At this point in time I have to say no. It’s primarily because of the fact that the people who are with serious mental illness often consume so much more of the available resources. Therefore, traditionally, historically, we really have focused primarily on that population, but if you look at goal 1, mental health transformation focuses on everybody. In fact, we’ve had a lot of discussion on this because we’ve wondered whether this changes the mandate of CMHS, and maybe over time it will.

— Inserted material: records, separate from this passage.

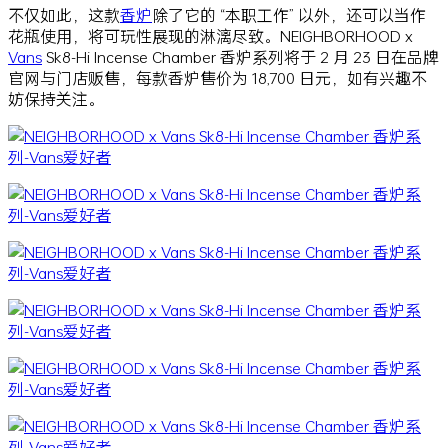
不仅如此，这款
香炉
除了它的 “本职工作” 以外，还可以当作
花瓶使用，将可玩性展现的淋漓尽致。NEIGHBORHOOD x
Vans
Sk8-Hi Incense Chamber 香炉系列将于 2 月 23 日在品牌
官网与门店贩售，每款香炉售价为 18,700 日元，如有兴趣不
妨保持关注。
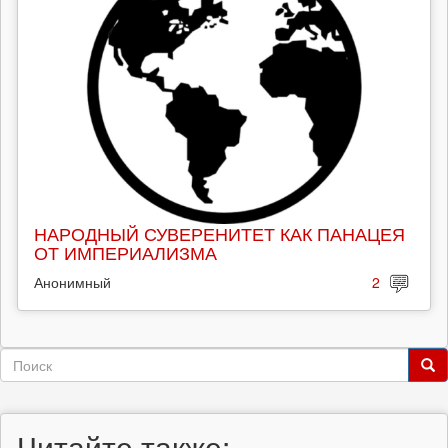
НАРОДНЫЙ СУВЕРЕНИТЕТ КАК ПАНАЦЕЯ
ОТ ИМПЕРИАЛИЗМА
Анонимный
2
Форма
поиска
Поиск
Читайте также:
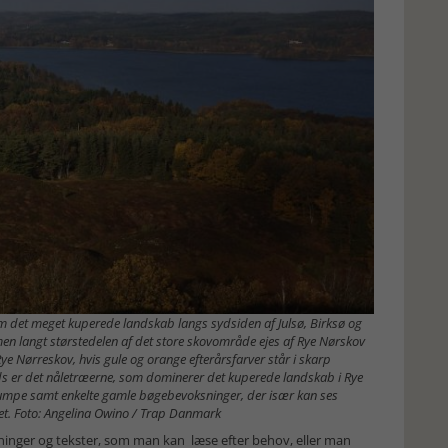
m det meget kuperede landskab langs sydsiden af Julsø, Birksø og
en langt størstedelen af det store skovområde ejes af Rye Nørskov
ye Nørreskov, hvis gule og orange efterårsfarver står i skarp
trods er det nåletræerne, som dominerer det kuperede landskab i Rye
umpe samt enkelte gamle bøgebevoksninger, der især kan ses
et. Foto: Angelina Owino / Trap Danmark
inger og tekster, som man kan læse efter behov, eller man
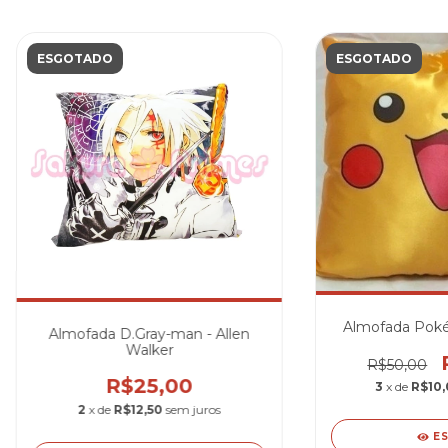
ESGOTADO
ESGOTADO
Almofada Poké
Almofada D.Gray-man - Allen
Walker
R$50,00
R$25,00
3
x de
R$10
2
x de
R$12,50
sem juros
E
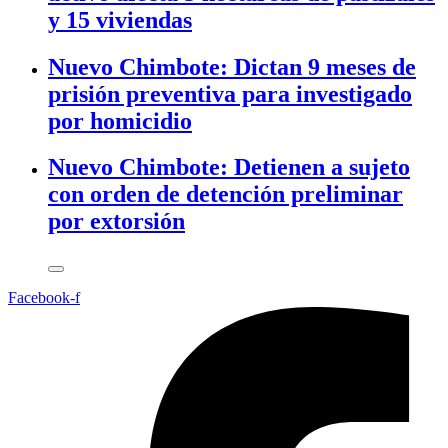
y 15 viviendas
Nuevo Chimbote: Dictan 9 meses de
prisión preventiva para investigado
por homicidio
Nuevo Chimbote: Detienen a sujeto
con orden de detención preliminar
por extorsión
Facebook-f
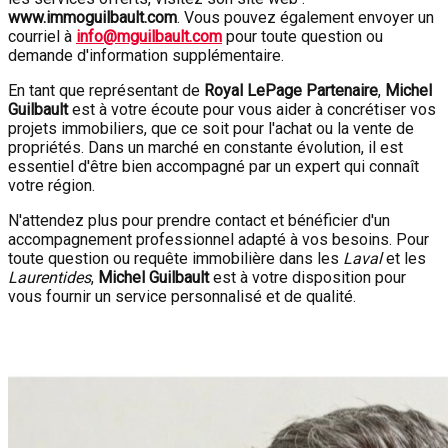
www.immoguilbault.com
. Vous pouvez également envoyer un
courriel à
info@mguilbault.com
pour toute question ou
demande d'information supplémentaire.
En tant que représentant de
Royal LePage Partenaire
,
Michel
Guilbault
est à votre écoute pour vous aider à concrétiser vos
projets immobiliers, que ce soit pour l'achat ou la vente de
propriétés. Dans un marché en constante évolution, il est
essentiel d'être bien accompagné par un expert qui connaît
votre région.
N'attendez plus pour prendre contact et bénéficier d'un
accompagnement professionnel adapté à vos besoins. Pour
toute question ou requête immobilière dans les
Laval
et les
Laurentides
,
Michel Guilbault
est à votre disposition pour
vous fournir un service personnalisé et de qualité.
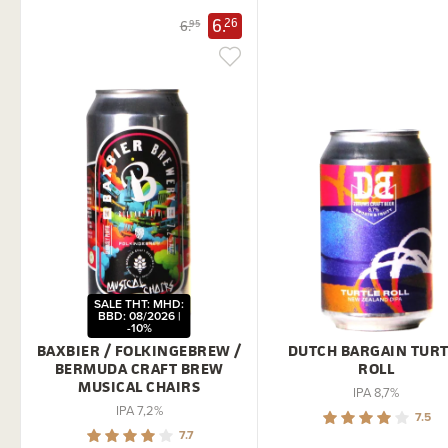
6.
26
6.
95
SALE THT: MHD:
BBD: 08/2026 |
-10%
BAXBIER / FOLKINGEBREW /
DUTCH BARGAIN TURT
BERMUDA CRAFT BREW
ROLL
MUSICAL CHAIRS
IPA 8,7%
IPA 7,2%
7.5
7.7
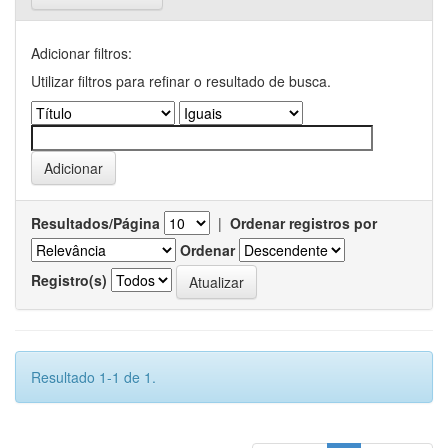
Adicionar filtros:
Utilizar filtros para refinar o resultado de busca.
Resultados/Página
|
Ordenar registros por
Ordenar
Registro(s)
Resultado 1-1 de 1.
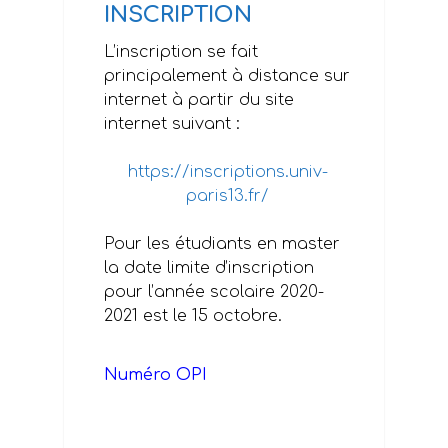
INSCRIPTION
L’inscription se fait
principalement à distance sur
internet à partir du site
internet suivant :
https://inscriptions.univ-
paris13.fr/
Pour les étudiants en master
la date limite d’inscription
pour l’année scolaire 2020-
2021 est le 15 octobre.
Numéro OPI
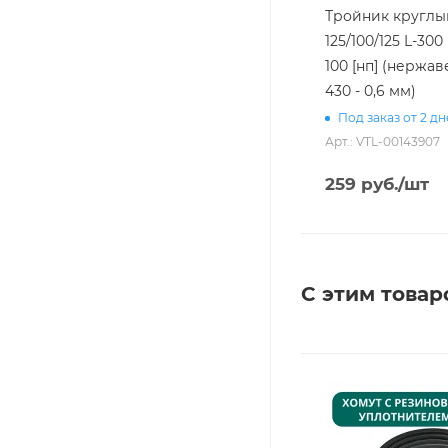
Тройник круглы
125/100/125 L-300 
100 [нп] (нержав
430 - 0,6 мм)
Под заказ от 2 д
Арт.: VTL-00143907
259
руб.
/шт
С этим товар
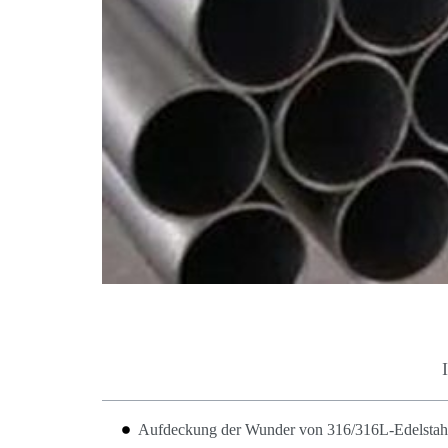
Aufdeckung der Wunder von 316/316L-Edelstah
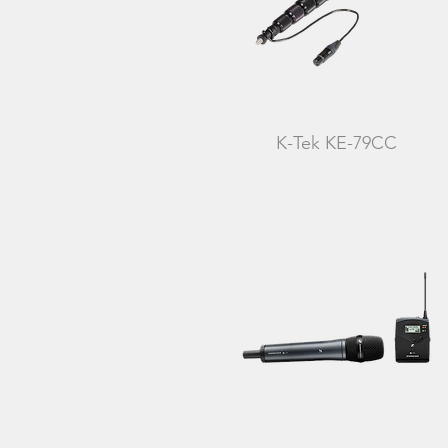
K-Tek KE-79CC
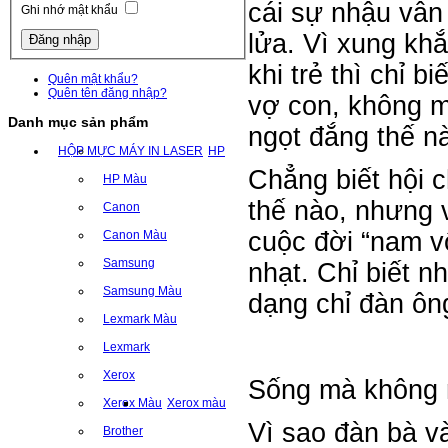
cái sự nhậu vâ
Ghi nhớ mật khẩu
lửa. Vì xung kh
khi trẻ thì chỉ bi
Quên mật khẩu?
Quên tên đăng nhập?
vợ con, không ma
Danh mục sản phẩm
ngọt đắng thế na
HỘP MỰC MÁY IN LASER
HP
Chẳng biết hội 
HP Màu
thế nào, nhưng vơ
Canon
cuộc đời “nam v
Canon Màu
Samsung
nhạt. Chỉ biết 
Samsung Màu
dạng chỉ đàn ô
Lexmark Màu
Lexmark
Xerox
Sống mà không n
Xerox Màu
Xerox màu
Vì sao đàn bà va
Brother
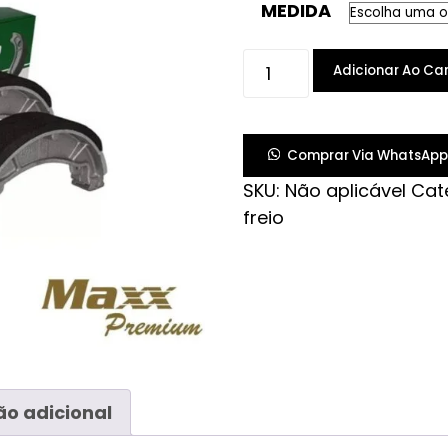
MEDIDA
PATIM
Adicionar Ao Car
FREIO
TITAN
125-
Comprar Via WhatsApp
150-
SKU:
Não aplicável
Cat
160/
freio
BIZ
D/TWISTER
quantidade
o adicional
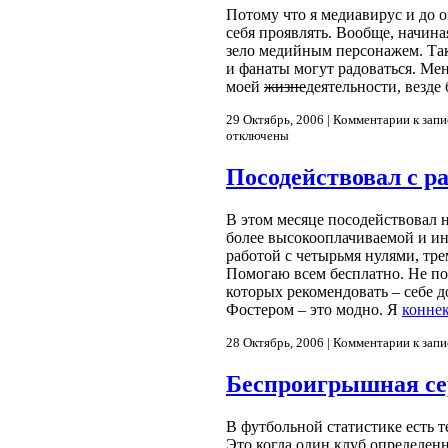
Потому что я медиавирус и до 
себя проявлять. Вообще, начиная
зело медийным персонажем. Та
и фанаты могут радоваться. Ме
моей
жизне
деятельности, везде 
29 Октябрь, 2006 |
Комментарии
к запи
отключены
Посодействовал с р
В этом месяце посодействовал 
более высокооплачиваемой и ин
работой с четырьмя нулями, тре
Помогаю всем бесплатно. Не по
которых рекомендовать – себе 
Фостером – это модно. Я
конне
28 Октябрь, 2006 |
Комментарии
к запи
Беспроигрышная се
В футбольной статистике есть 
Это когда один клуб определен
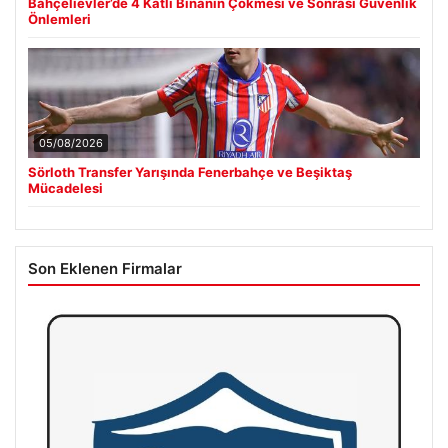
Bahçelievler’de 4 Katlı Binanın Çökmesi ve Sonrası Güvenlik
Önlemleri
05/08/2026
Sörloth Transfer Yarışında Fenerbahçe ve Beşiktaş
Mücadelesi
Son Eklenen Firmalar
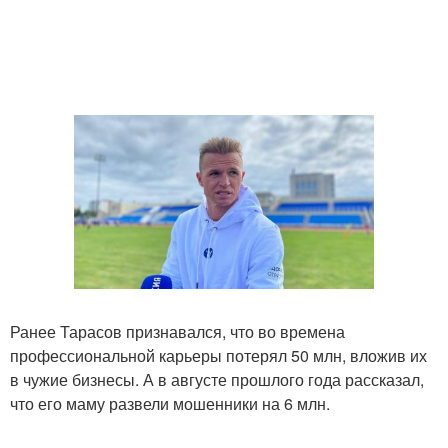
Ранее Тарасов признавался, что во времена
профессиональной карьеры потерял 50 млн, вложив их
в чужие бизнесы. А в августе прошлого года рассказал,
что его маму развели мошенники на 6 млн.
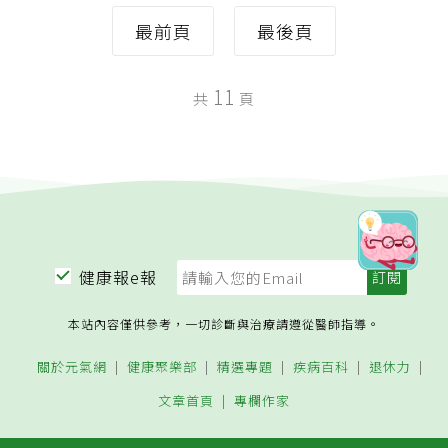
最前頁
最後頁
11
共
頁
健康報e報
本站內容僅供參考，一切診斷與治療請遵從醫師指導。
關於元氣網
健康聚樂部
精選專題
疾病百科
退休力
文章首頁
專欄作家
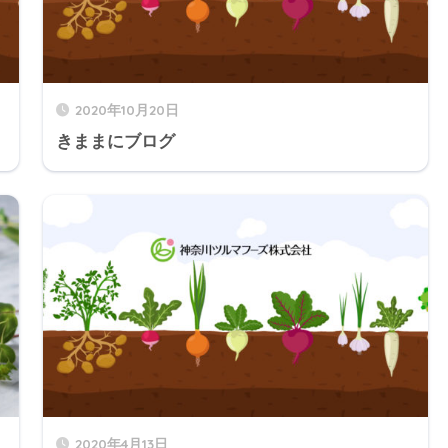
2020年10月20日
きままにブログ
2020年4月13日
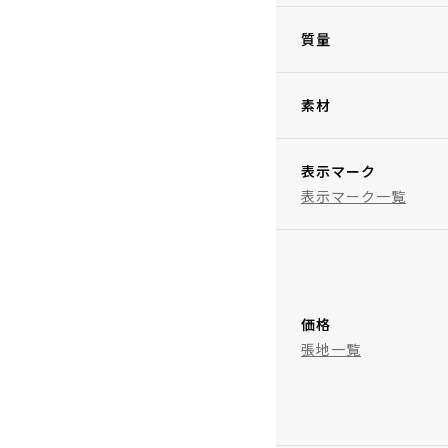
質量
素材
表示マーク
表示マーク一覧
価格
張地一覧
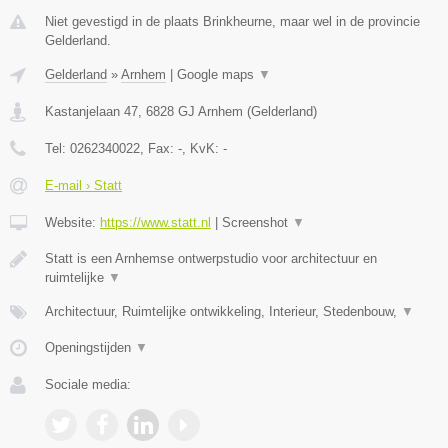
Niet gevestigd in de plaats Brinkheurne, maar wel in de provincie
Gelderland.
Gelderland
»
Arnhem
|
Google maps
▼
Kastanjelaan 47
,
6828 GJ
Arnhem
(
Gelderland
)
Tel:
0262340022
, Fax:
-
, KvK:
-
E-mail › Statt
Website:
https://www.statt.nl
|
Screenshot
▼
Statt is een Arnhemse ontwerpstudio voor architectuur en
ruimtelijke
▼
Architectuur, Ruimtelijke ontwikkeling, Interieur, Stedenbouw,
▼
Openingstijden
▼
Sociale media:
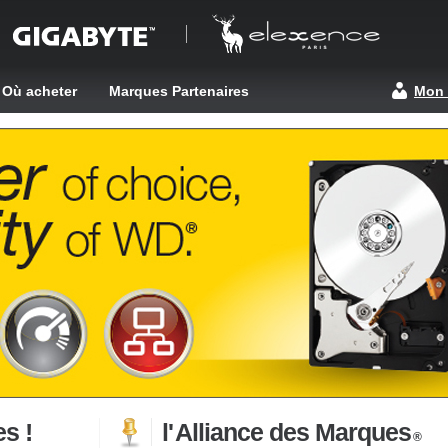
Où acheter
Marques Partenaires
Mon
s !
l'
Alliance des Marques
®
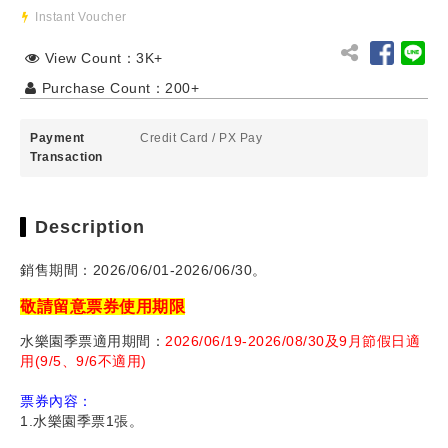
Instant Voucher
View Count：3K+
Purchase Count：200+
Payment
Credit Card
/
PX Pay
Transaction
Description
銷售期間：2026/06/01-2026/06/30。
敬請留意票券使用期限
水樂園季票適用期間：
2026/06/19-2026/08/30及9月節假日適
用(9/5、9/6不適用)
票券內容：
1.水樂園季票1張。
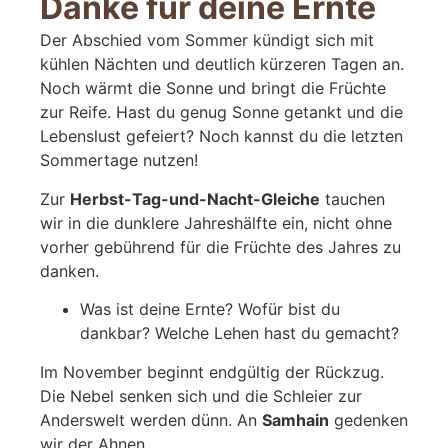
Danke für deine Ernte
Der Abschied vom Sommer kündigt sich mit
kühlen Nächten und deutlich kürzeren Tagen an.
Noch wärmt die Sonne und bringt die Früchte
zur Reife. Hast du genug Sonne getankt und die
Lebenslust gefeiert? Noch kannst du die letzten
Sommertage nutzen!
Zur
Herbst-Tag-und-Nacht-Gleiche
tauchen
wir in die dunklere Jahreshälfte ein, nicht ohne
vorher gebührend für die Früchte des Jahres zu
danken.
Was ist deine Ernte? Wofür bist du
dankbar? Welche Lehen hast du gemacht?
Im November beginnt endgültig der Rückzug.
Die Nebel senken sich und die Schleier zur
Anderswelt werden dünn. An
Samhain
gedenken
wir der Ahnen.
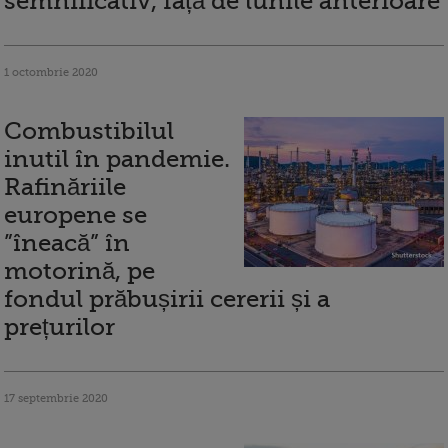
semnificativ, față de lunile anterioare
1 octombrie 2020
Combustibilul
inutil în pandemie.
Rafinăriile
europene se
”îneacă” în
motorină, pe
fondul prăbușirii cererii și a
prețurilor
17 septembrie 2020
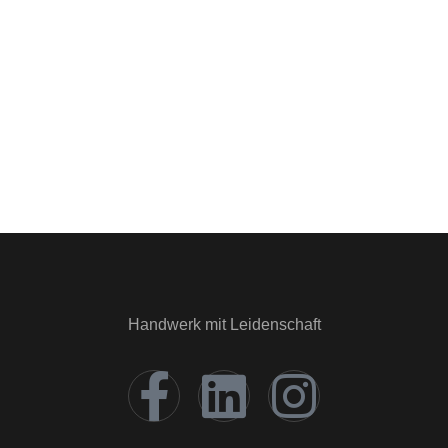
Handwerk mit Leidenschaft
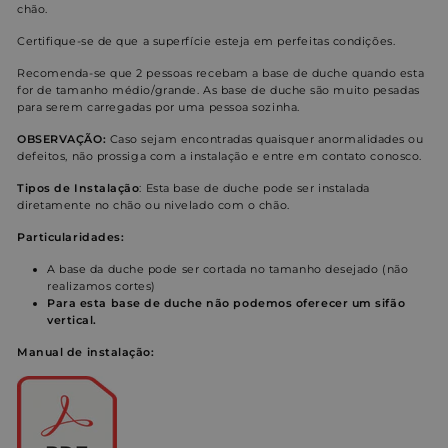
chão.
Certifique-se de que a superfície esteja em perfeitas condições.
Direcionamento
Funcionalidade
Recomenda-se que 2 pessoas recebam a base de duche quando esta
for de tamanho médio/grande. As base de duche são muito pesadas
para serem carregadas por uma pessoa sozinha.
Não classificados
OBSERVAÇÃO:
Caso sejam encontradas quaisquer anormalidades ou
defeitos, não prossiga com a instalação e entre em contato conosco.
Tipos de
Instalação
: Esta base de duche pode ser instalada
diretamente no chão ou nivelado com o chão.
Particularidades:
A base da duche pode ser cortada no tamanho desejado (não
Estritamente necessários
Desempenho
realizamos cortes)
Para esta base de duche não podemos oferecer um sifão
Direcionamento
Funcionalidade
vertical.
Não classificados
Manual
de instalação:
Os cookies estritamente necessários permitem a
funcionalidade central do website, como login de
usuário e gestão da conta. O site não pode ser
utilizado corretamente sem os cookies estritamente
necessários.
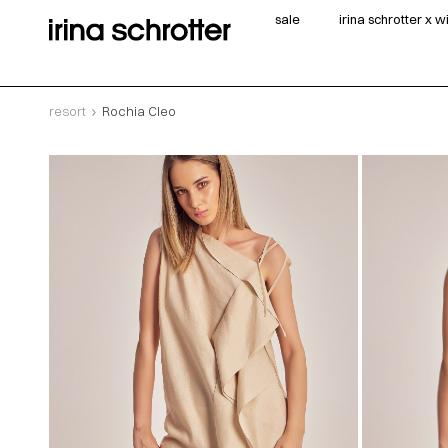
sale
irina schrotter x 
resort
Rochia Cleo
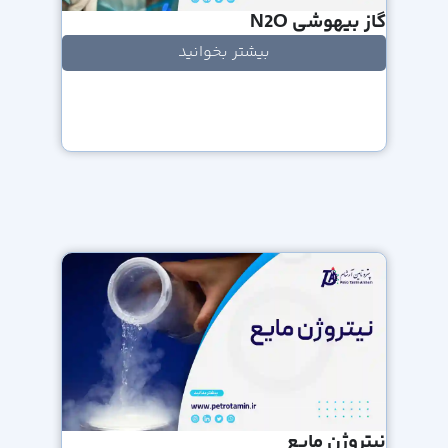
گاز بیهوشی N2O
بیشتر بخوانید
نیتروژن مایع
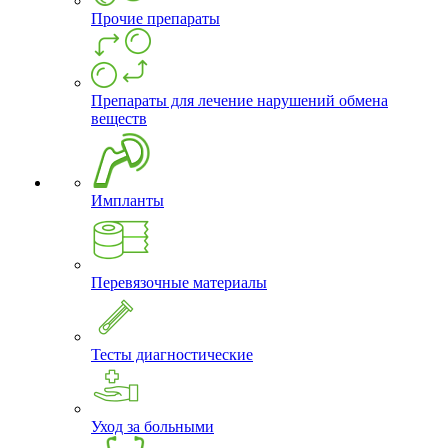
Прочие препараты
Препараты для лечение нарушений обмена
веществ
Импланты
Перевязочные материалы
Тесты диагностические
Уход за больными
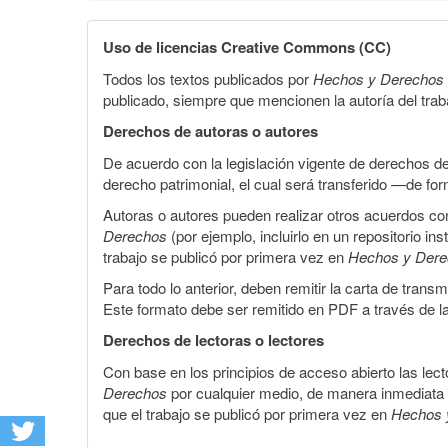
Uso de licencias Creative Commons (CC)
Todos los textos publicados por
Hechos y Derechos
publicado, siempre que mencionen la autoría del trabaj
Derechos de autoras o autores
De acuerdo con la legislación vigente de derechos d
derecho patrimonial, el cual será transferido —de f
Autoras o autores pueden realizar otros acuerdos cont
Derechos
(por ejemplo, incluirlo en un repositorio in
trabajo se publicó por primera vez en
Hechos y Der
Para todo lo anterior, deben remitir la carta de tran
Este formato debe ser remitido en PDF a través de l
Derechos de lectoras o lectores
Con base en los principios de acceso abierto las lecto
Derechos
por cualquier medio, de manera inmediata a 
que el trabajo se publicó por primera vez en
Hechos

Because in order to really address stigma and to change the way people think about mental illness, you really are talking about working with the entire public, the entire country, around that. So at this point in time there’s nothing immediately planned, but I would say keep in touch.

Lynn Aronson
I do have a follow-up question here on the Internet. It’s again from Dave Schultz, but it’s on a different topic. Dave writes, “I’m concerned about the future of HUD and the housing needs of those who are homeless and have a serious mental illness. As you talk about transforming our mental health system, what can be done by SAMHSA to uphold and expand HUD’s critical role in assisting with housing our people in need?”

Fran Randolph
We have HUD as a member of the Federal Action Plan. We also are aware of the fact that there has been some pre-release of information around the FY 2006 budget for HUD that doesn’t look very good and could potentially have a profound impact on our population. We at SAMHSA recognize that housing plays an essential role in people’s recovery from mental illness. I think that Kathryn and I, both of us, are really committed to working with HUD on chronic homelessness issues, as well as other initiatives in 2005 and beyond. We can’t really speak to what’s going on in the 2006 budget because it hasn’t been published, and that will happen in early February. But when it is published I will tell you, David, that we are going to be looking very carefully at what’s going on there and looking at what the potential impact is on our population. It will probably be very much a part of some of the discussion that we are having with the Federal partners on the Action Agenda.

Lynn Aronson
This will conclude the formal part of today’s program. I’d like to remind everyone to please complete and return their evaluation form. As I said, we take these very seriously. And visit the PATH Web site at www.pathprogram.samhsa.gov, for other resources. I also want to invite you to join us on Thursday, March 3rd, for our next teleconference. The topic for that one will be “Establishing Collaborative Relationships with Jails.”

Finally, thank you to our featured presenters, Kathryn Power and Fran Randolph, to Michael Hutner of the Homeless Service Branch, and to Margaret Lassiter and our colleagues at Policy Research Associates, who have helped enormously on the Internet access to this presentation. I thank you all very much. With that, our call is concluded. Thank you all for participating today.